=== Begin Enclosure ===

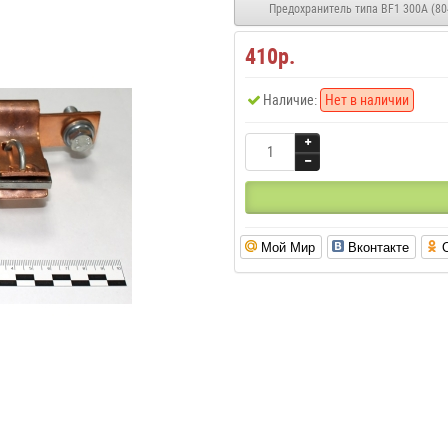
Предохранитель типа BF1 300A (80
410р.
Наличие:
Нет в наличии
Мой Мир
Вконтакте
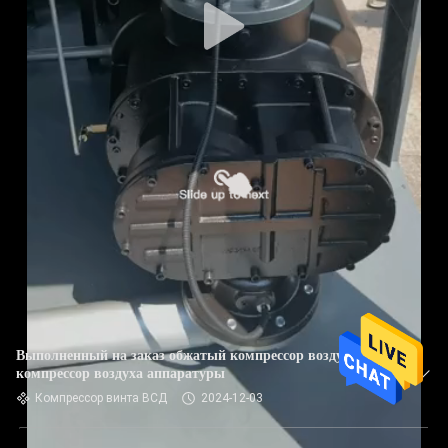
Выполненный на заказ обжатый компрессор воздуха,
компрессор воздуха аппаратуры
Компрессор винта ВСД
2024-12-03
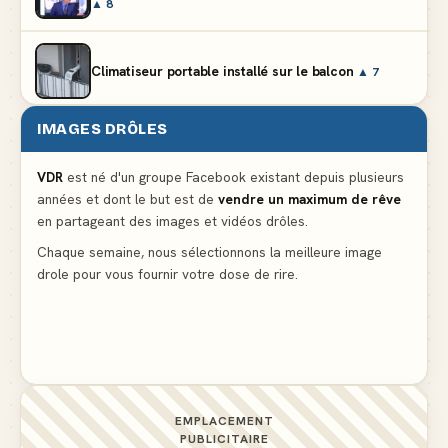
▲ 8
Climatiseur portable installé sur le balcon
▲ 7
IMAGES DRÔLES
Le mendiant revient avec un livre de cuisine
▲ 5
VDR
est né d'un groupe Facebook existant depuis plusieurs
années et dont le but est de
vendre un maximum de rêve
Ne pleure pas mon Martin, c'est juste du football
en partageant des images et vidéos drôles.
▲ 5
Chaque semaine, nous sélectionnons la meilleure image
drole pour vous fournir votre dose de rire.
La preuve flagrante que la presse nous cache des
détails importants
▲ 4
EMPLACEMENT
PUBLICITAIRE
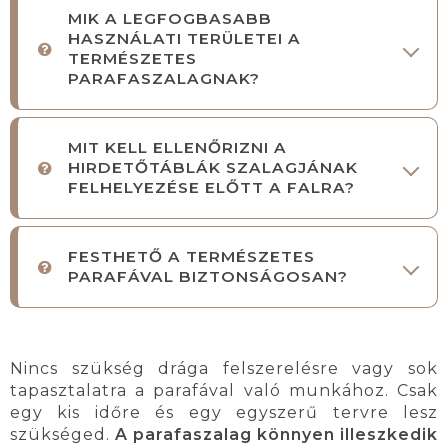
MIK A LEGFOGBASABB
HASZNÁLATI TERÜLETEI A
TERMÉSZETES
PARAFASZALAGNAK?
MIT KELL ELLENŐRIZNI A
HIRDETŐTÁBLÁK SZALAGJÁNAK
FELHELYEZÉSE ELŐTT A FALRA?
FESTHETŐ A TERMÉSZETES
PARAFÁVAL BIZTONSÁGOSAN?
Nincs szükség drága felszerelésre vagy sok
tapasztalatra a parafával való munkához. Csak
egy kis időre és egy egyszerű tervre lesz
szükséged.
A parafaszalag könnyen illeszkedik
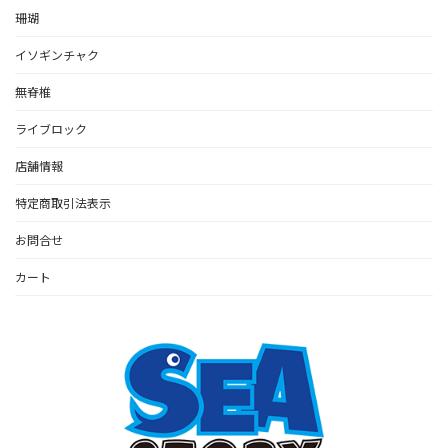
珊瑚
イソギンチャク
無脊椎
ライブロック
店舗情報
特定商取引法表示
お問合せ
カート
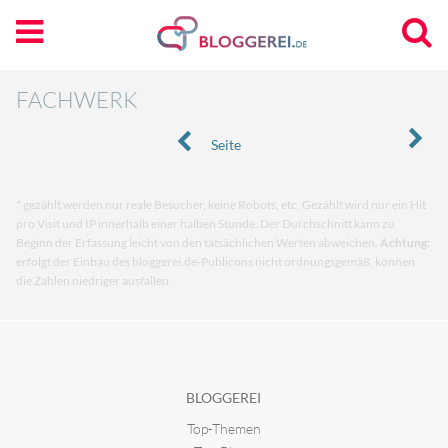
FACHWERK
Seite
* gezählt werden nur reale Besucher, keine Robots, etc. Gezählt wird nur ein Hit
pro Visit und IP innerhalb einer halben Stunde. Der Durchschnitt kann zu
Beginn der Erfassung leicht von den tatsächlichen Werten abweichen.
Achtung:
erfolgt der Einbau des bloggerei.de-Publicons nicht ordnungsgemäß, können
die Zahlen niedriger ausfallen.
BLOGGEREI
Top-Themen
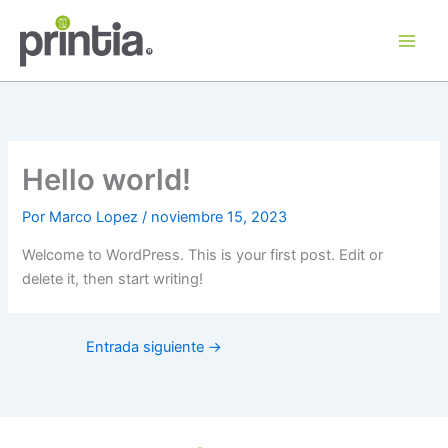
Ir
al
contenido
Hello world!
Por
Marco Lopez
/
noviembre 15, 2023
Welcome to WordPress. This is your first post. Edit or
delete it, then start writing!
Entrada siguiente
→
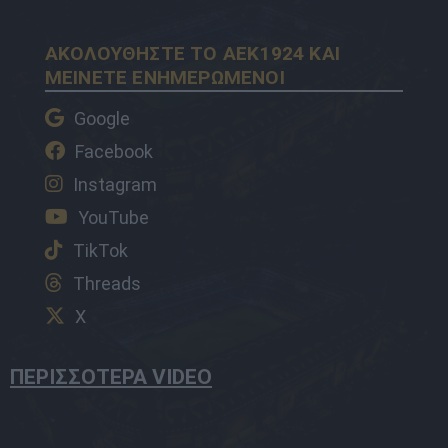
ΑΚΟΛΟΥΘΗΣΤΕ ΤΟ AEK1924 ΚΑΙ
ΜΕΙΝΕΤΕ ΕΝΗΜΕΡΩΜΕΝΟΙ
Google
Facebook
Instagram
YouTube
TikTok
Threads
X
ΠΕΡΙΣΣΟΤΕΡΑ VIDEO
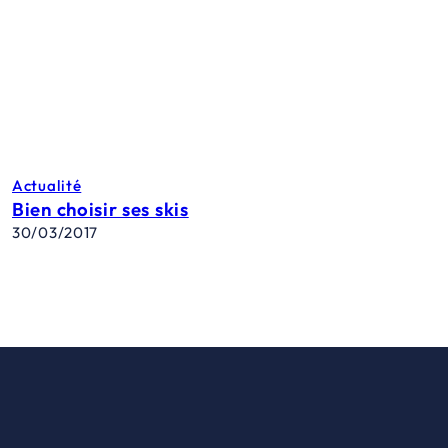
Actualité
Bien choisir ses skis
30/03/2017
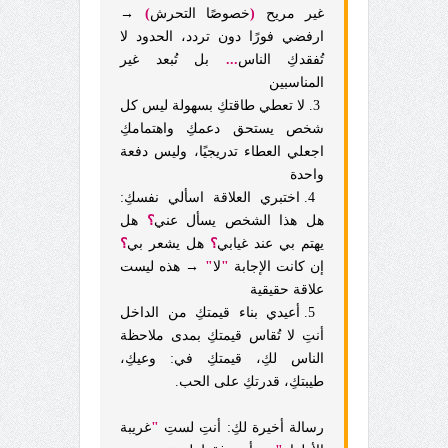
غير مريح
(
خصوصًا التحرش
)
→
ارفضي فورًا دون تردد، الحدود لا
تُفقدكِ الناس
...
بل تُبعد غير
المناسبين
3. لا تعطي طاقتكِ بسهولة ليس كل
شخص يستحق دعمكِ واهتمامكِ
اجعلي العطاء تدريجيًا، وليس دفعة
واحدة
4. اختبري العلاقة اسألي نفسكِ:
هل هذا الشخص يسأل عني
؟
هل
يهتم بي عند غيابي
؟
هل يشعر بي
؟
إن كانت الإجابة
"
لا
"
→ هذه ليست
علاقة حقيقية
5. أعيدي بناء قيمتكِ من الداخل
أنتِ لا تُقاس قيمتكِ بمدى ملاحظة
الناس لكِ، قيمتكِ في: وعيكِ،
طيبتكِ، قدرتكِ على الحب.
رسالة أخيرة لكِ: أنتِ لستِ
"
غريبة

=== End Enclosure ===

• **WHAT YOU SHOULD DO**: The entries are to be reproduced exactly, excluding any pictures they contain.

• **RESULT FOR THIS TASK**:
Предохранитель типа BF1 300A (80
410р.
Наличие:
Нет в наличии
Мой Мир
Вконтакте
Выполненный на заказ обжатый компрессор воздуха,
компрессор воздуха аппаратуры
Компрессор винта ВСД
2024-12-03
▲ 8
Climatiseur portable installé sur le balcon
▲ 7
IMAGES DRÔLES
Le mendiant revient avec un livre de cuisine
▲ 5
VDR
est né d'un groupe Facebook existant depuis plusieurs
années et dont le but est de
vendre un maximum de rêve
Ne pleure pas mon Martin, c'est juste du football
en partageant des images et vidéos drôles.
▲ 5
Chaque semaine, nous sélectionnons la meilleure image
drole pour vous fournir votre dose de rire.
La preuve flagrante que la presse nous cache des
détails importants
▲ 4
EMPLACEMENT
PUBLICITAIRE
MIK A LEGFOGBASABB
HASZNÁLATI TERÜLETEI A
TERMÉSZETES
PARAFASZALAGNAK?
MIT KELL ELLENŐRIZNI A
HIRDETŐTÁBLÁK SZALAGJÁNAK
FELHELYEZÉSE ELŐTT A FALRA?
FESTHETŐ A TERMÉSZETES
PARAFÁVAL BIZTONSÁGOSAN?
Nincs szükség drága felszerelésre vagy sok
tapasztalatra a parafával való munkához. Csak
egy kis időre és egy egyszerű tervre lesz
szükséged.
A parafaszalag könnyen illeszkedik
珊瑚
イソギンチャク
無脊椎
ライブロック
店舗情報
特定商取引法表示
お問合せ
カート
FACHWERK
Seite
* gezählt werden nur reale Besucher, keine Robots, etc. Gezählt wird nur ein Hit
pro Visit und IP innerhalb einer halben Stunde. Der Durchschnitt kann zu
Beginn der Erfassung leicht von den tatsächlichen Werten abweichen.
Achtung:
erfolgt der Einbau des bloggerei.de-Publicons nicht ordnungsgemäß, können
die Zahlen niedriger ausfallen.
BLOGGEREI
Top-Themen
Ir
al
contenido
Hello world!
Por
Marco Lopez
/
noviembre 15, 2023
Welcome to WordPress. This is your first post. Edit or
delete it, then start writing!
Entrada siguiente
→
ΑΚΟΛΟΥΘΗΣΤΕ ΤΟ AEK1924 ΚΑΙ
ΜΕΙΝΕΤΕ ΕΝΗΜΕΡΩΜΕΝΟΙ
Google
Facebook
Instagram
YouTube
TikTok
Threads
X
ΠΕΡΙΣΣΟΤΕΡΑ VIDEO
Actualité
Bien choisir ses skis
30/03/2017
غير مريح
(
خصوصًا التحرش
)
→
ارفضي فورًا دون تردد، الحدود لا
تُفقدكِ الناس
...
بل تُبعد غير
المناسبين
3. لا تعطي طاقتكِ بسهولة ليس كل
شخص يستحق دعمكِ واهتمامكِ
اجعلي العطاء تدريجيًا، وليس دفعة
واحدة
4. اختبري العلاقة اسألي نفسكِ:
هل هذا الشخص يسأل عني
؟
هل
يهتم بي عند غيابي
؟
هل يشعر بي
؟
إن كانت الإجابة
"
لا
"
→ هذه ليست
علاقة حقيقية
5. أعيدي بناء قيمتكِ من الداخل
أنتِ لا تُقاس قيمتكِ بمدى ملاحظة
الناس لكِ، قيمتكِ في: وعيكِ،
طيبتكِ، قدرتكِ على الحب.
رسالة أخيرة لكِ: أنتِ لستِ
"
غريبة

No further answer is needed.